ICD-10 Logo
ICDxICD-10 Medical Coding
ICD-10 Logo
ICDxICD-10 Medical Coding
ICD 10 CodesDiagnoses
ICD 10 CodesDiagnoses
ICD-10 Logo
ICDxICD-10 Medical Coding

Comprehensive ICD-10-CM code reference with AI-powered search capabilities.

© 2025 ICD Code Compass. All rights reserved.

Browse

  • All Chapters
  • All Categories
  • Diagnoses

Tools

  • AI Code Search
ICD-10-CM codes are maintained by the CDC and CMS. This tool is for reference purposes only.
v1.0.0
ICD-10 Guide
ICD-10 CodesR19.32

R19.32

Left upper quadrant abdominal rigidity

BILLABLE STATUSYes
IMPLEMENTATION DATEOctober 1, 2015
LAST UPDATED09/11/2025

Code Description

ICD-10 R19.32 is a billable code used to indicate a diagnosis of left upper quadrant abdominal rigidity.

Key Diagnostic Point:

Left upper quadrant abdominal rigidity refers to a clinical finding characterized by increased tension and resistance in the abdominal muscles located in the left upper quadrant (LUQ) of the abdomen. This rigidity can be a sign of underlying pathology, often indicating irritation or inflammation of the abdominal organs, such as the spleen, stomach, or pancreas. It may present as a board-like abdomen upon palpation and can be associated with pain, tenderness, and other gastrointestinal symptoms. Common causes include acute pancreatitis, splenic rupture, or peritonitis. The presence of rigidity may suggest a serious condition requiring immediate medical evaluation. Clinicians often assess this finding in conjunction with other symptoms, such as fever, nausea, vomiting, or changes in bowel habits, to determine the underlying cause and appropriate management.

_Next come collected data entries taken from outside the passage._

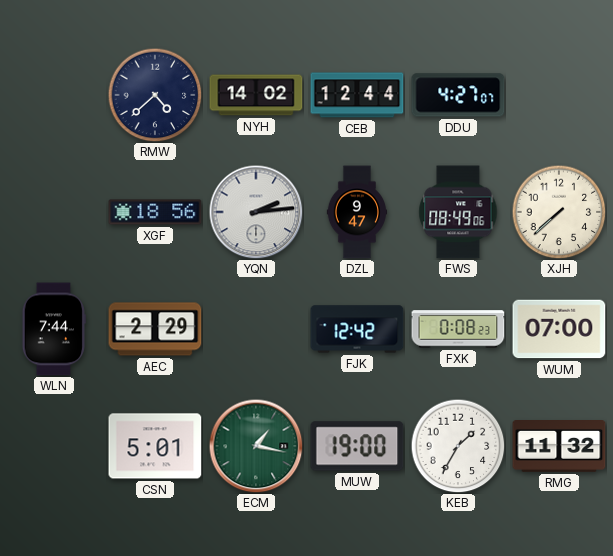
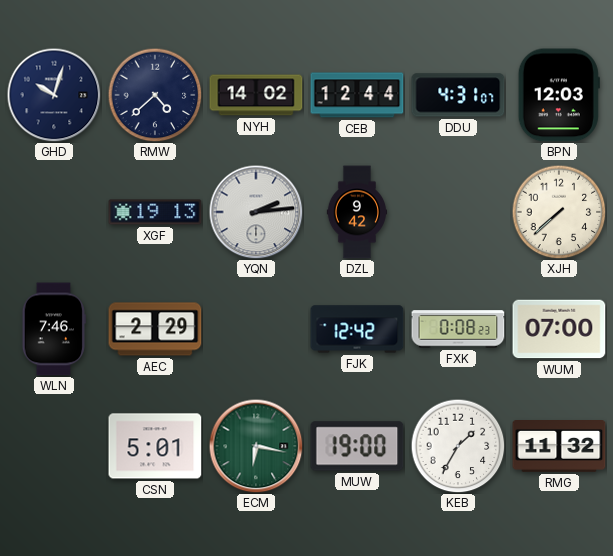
GHD: none -> 10:03
DDU: 4:27 -> 4:31
BPN: none -> 12:03
XGF: 18:56 -> 19:13
DZL: 9:47 -> 9:42
FWS: 08:49 -> none
WLN: 7:44 -> 7:46
ECM: 1:17 -> 6:17
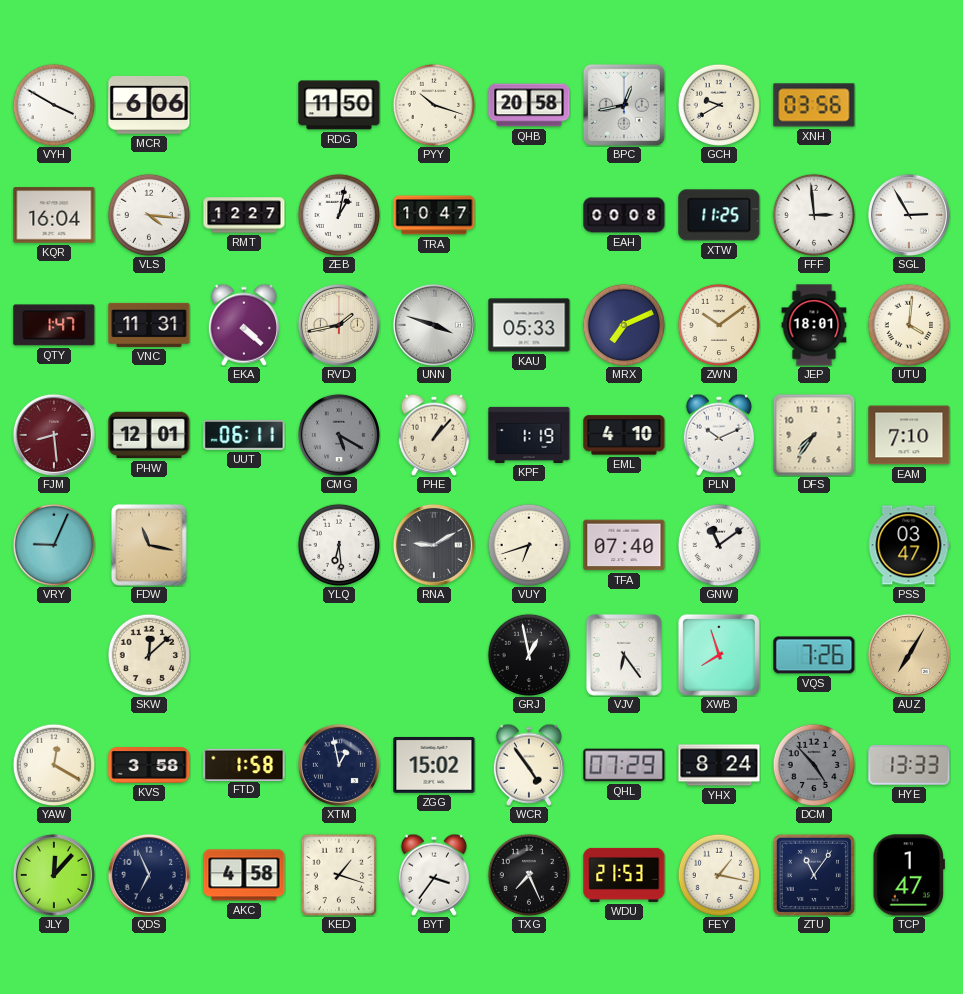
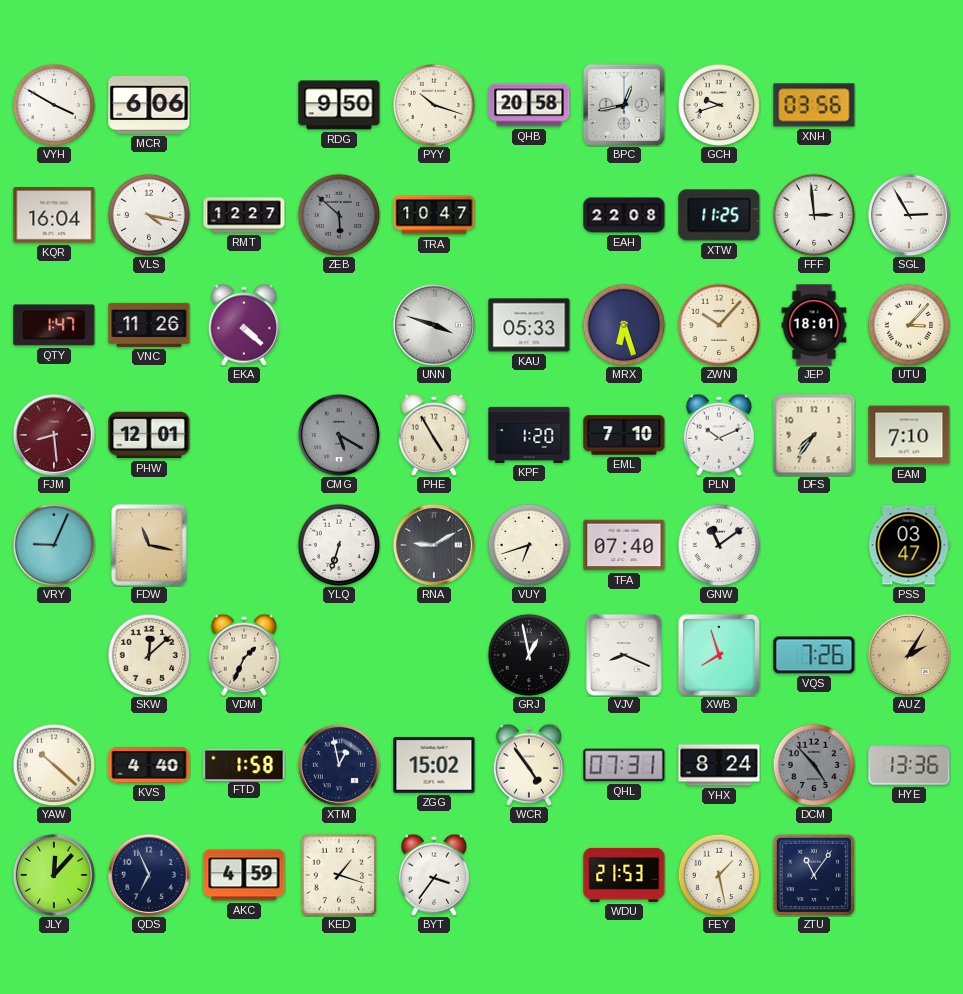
RDG: 11:50 -> 9:50
GCH: 9:40 -> 9:42
VLS: 4:16 -> 4:17
ZEB: 1:02 -> 5:52
ZEB dial: white -> grey
EAH: 00:08 -> 22:08
VNC: 11:31 -> 11:26
RVD: 1:43 -> none
MRX: 7:11 -> 6:27
ZWN: 10:09 -> 10:07
UTU: 4:01 -> 3:07
UUT: 06:11 -> none
PHE: 1:07 -> 4:55
KPF: 1:19 -> 1:20
EML: 4:10 -> 7:10
YLQ: 6:29 -> 6:33
VDM: none -> 1:34
VJV: 6:24 -> 8:19
AUZ: 7:05 -> 2:05
YAW: 12:20 -> 10:22
KVS: 3:58 -> 4:40
QHL: 07:29 -> 07:31
HYE: 13:33 -> 13:36
AKC: 4:58 -> 4:59
TXG: 7:26 -> none
FEY: 1:17 -> 1:28
TCP: 1:47 -> none
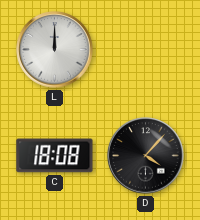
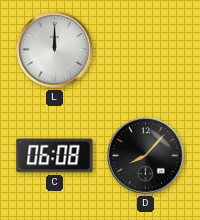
C: 18:08 -> 06:08
D: 4:07 -> 8:07
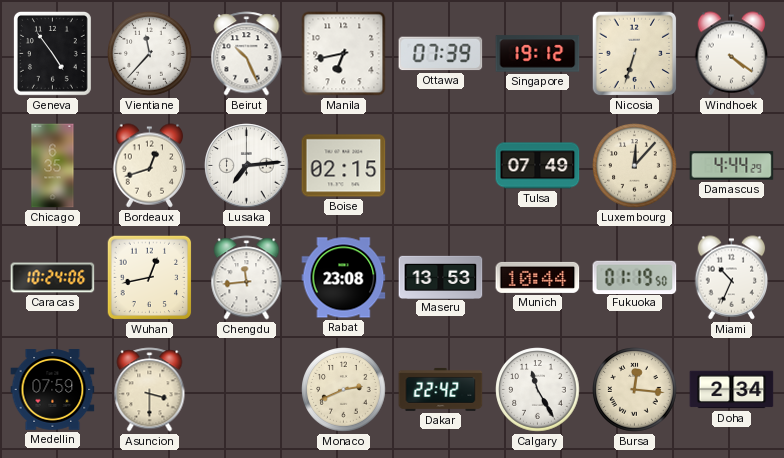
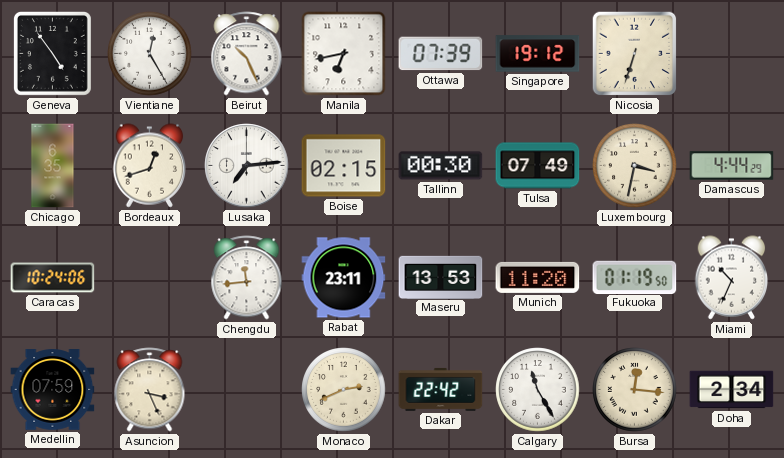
Vientiane: 11:37 -> 12:25
Windhoek: 4:21 -> none
Tallinn: none -> 00:30
Luxembourg: 12:07 -> 3:32
Wuhan: 12:43 -> none
Rabat: 23:08 -> 23:11
Munich: 10:44 -> 11:20
Asuncion: 3:30 -> 3:26
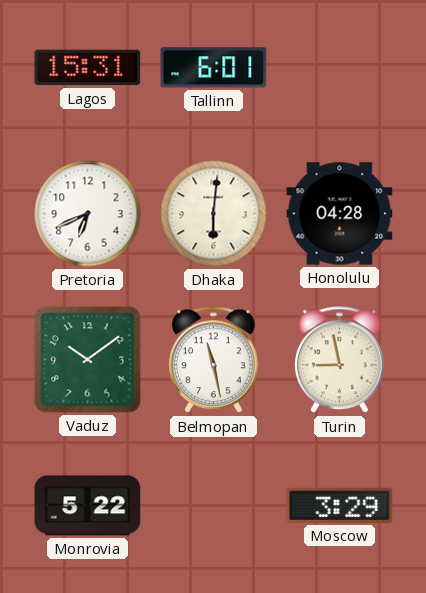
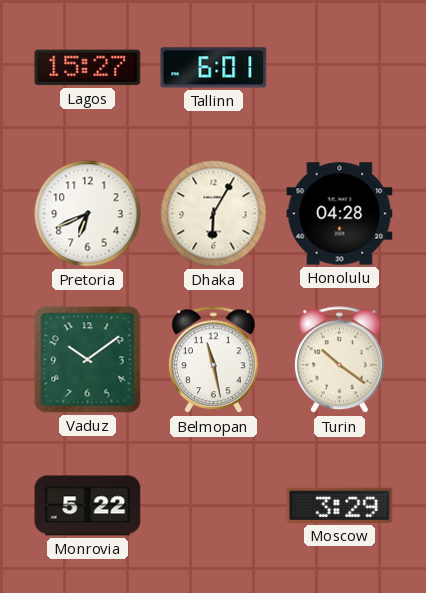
Lagos: 15:31 -> 15:27
Dhaka: 6:01 -> 6:05
Turin: 8:58 -> 10:21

Laboratory tests, imaging studies, and a thorough physical examination are essential in establishing a diagnosis.

Code Complexity Analysis

Complexity Rating: Medium

Medium Complexity

Complexity Factors

  • Variability in clinical presentation and underlying causes
  • Need for comprehensive documentation to support the diagnosis
  • Potential overlap with other abdominal conditions
  • Importance of correlating clinical findings with diagnostic tests

Audit Risk Factors

  • Inadequate documentation of clinical findings
  • Failure to link symptoms to a definitive diagnosis
  • Misinterpretation of abdominal rigidity as a standalone diagnosis
  • Lack of supporting lab or imaging results

Specialty Focus

Medical Specialties

Internal Medicine

Documentation Requirements

Detailed history and physical examination notes, including specific findings related to abdominal rigidity and associated symptoms.

Common Clinical Scenarios

Patients presenting with LUQ pain, suspected pancreatitis, or splenic issues.

Billing Considerations

Ensure that all relevant symptoms and diagnostic tests are documented to support the diagnosis.

Emergency Medicine

Documentation Requirements

Acute care documentation must include time-sensitive assessments, vital signs, and immediate interventions.

Common Clinical Scenarios

Patients with acute abdominal pain, trauma, or suspected internal bleeding.

Billing Considerations

Rapid assessment and documentation are critical; ensure that all findings are clearly noted to justify the diagnosis.

Coding Guidelines

Inclusion Criteria

Use R19.32 When
  • Follow the official ICD
  • CM coding guidelines, ensuring that the diagnosis is supported by clinical documentation and correlating symptoms
  • Use additional codes as necessary to capture the full clinical picture

Exclusion Criteria

Do NOT use R19.32 When
No specific exclusions found.

Related CPT Codes

99283CPT Code

Emergency department visit, moderate severity

Clinical Scenario

Used when a patient presents with LUQ rigidity and requires moderate complexity evaluation.

Documentation Requirements

Document the patient's history, examination findings, and medical decision-making.

Specialty Considerations

Emergency medicine documentation must reflect the urgency and complexity of the case.

ICD-10 Impact

Diagnostic & Documentation Impact

Enhanced Specificity

ICD-10 Improvements

The transition to ICD-10 has allowed for more specific coding of symptoms like abdominal rigidity, improving the granularity of data for clinical analysis and reimbursement.

ICD-9 vs ICD-10

The transition to ICD-10 has allowed for more specific coding of symptoms like abdominal rigidity, improving the granularity of data for clinical analysis and reimbursement.

Reimbursement & Billing Impact

reimbursement.

Resources

Clinical References

  • •
    ICD-10-CM Official Guidelines for Coding and Reporting

Coding & Billing References

  • •
    ICD-10-CM Official Guidelines for Coding and Reporting

Frequently Asked Questions

What is the significance of left upper quadrant abdominal rigidity?

Left upper quadrant abdominal rigidity can indicate serious conditions such as pancreatitis or splenic rupture, necessitating prompt evaluation and management.